Published on 18 May 2015 12:30 PM
In Northern Ireland approximately 19,000 people are living with dementia, a number projected to rise to almost 60,000 by 2051, the fastest expected rate of increase in the UK (DHSSPS 2010). It is no surprise that at the world’s first G8 dementia summit last year, David Cameron called dementia ‘one of the greatest enemies of humanity’.
When a person is living with dementia, it is important for us all to ensure that they are treated as a unique individual, with respect and dignity. It’s vital that their voice is at the centre of decision-making regarding the services they receive. Age NI care services enable those voices to be heard in our dementia day centres; in Meadowbank, our best-practice dementia residential centre; and through our innovative My Life My Way project which supports older people who are living with dementia (and their carers) to live life their way.

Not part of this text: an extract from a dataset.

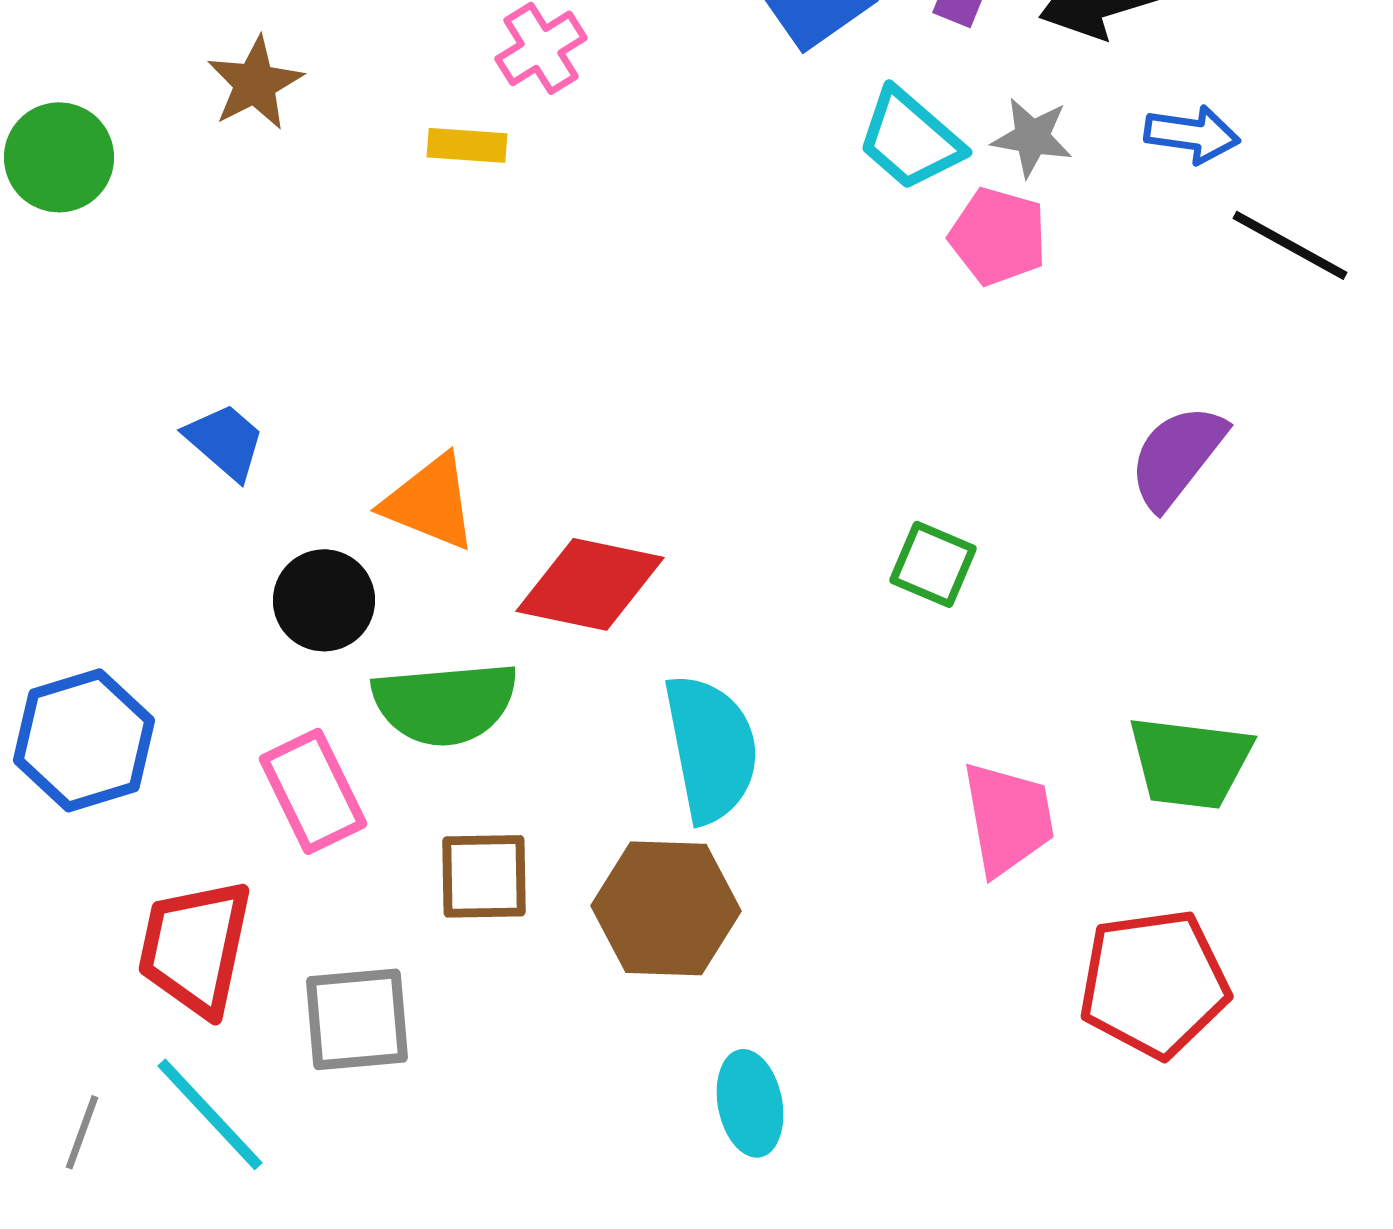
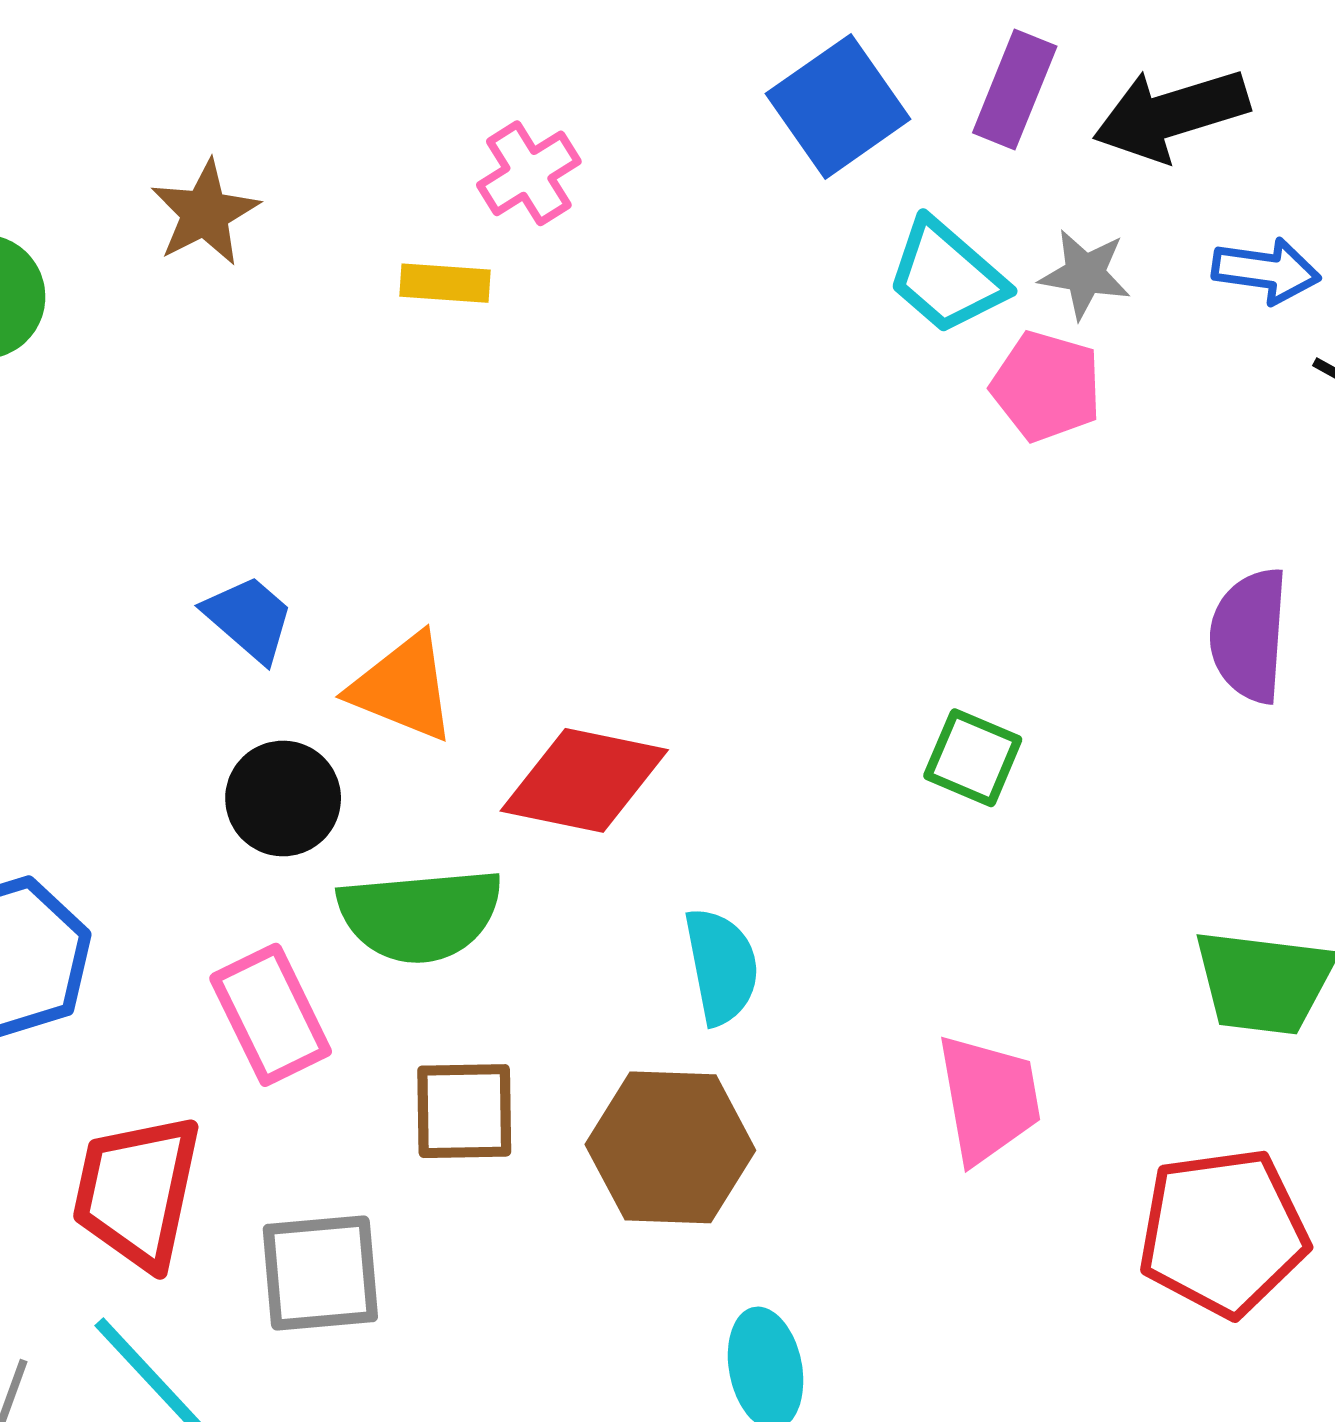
blue trapezoid: (225, 441) -> (249, 618), moved
purple semicircle: (1177, 456) -> (1249, 635), turned -34
cyan semicircle: (711, 748) -> (721, 966), size x0.7
pink trapezoid: (1008, 818) -> (989, 1099), moved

Age NI’s My Life My Way volunteers are matched with people living with dementia in the Belfast and Northern Trust areas. Their role is to provide that little bit of help that allows a person to regain control and confidence. Sometimes it’s just a chat, a walk or maybe it’s doing something simple like making sure that important phone numbers are easily found. A small, positive change can have the most incredible impact on a person’s life and the relationships they share with others.
The Grant Study, a major study of human development in USA has found a powerful correlation between the ‘warmth of a person’s relationships and their overall health and happiness, especially in old age.’ As the number of people living with dementia grows, it is essential that we enable and encourage supportive relationships to grow and that we stay true to our values of respect and dignity in later life.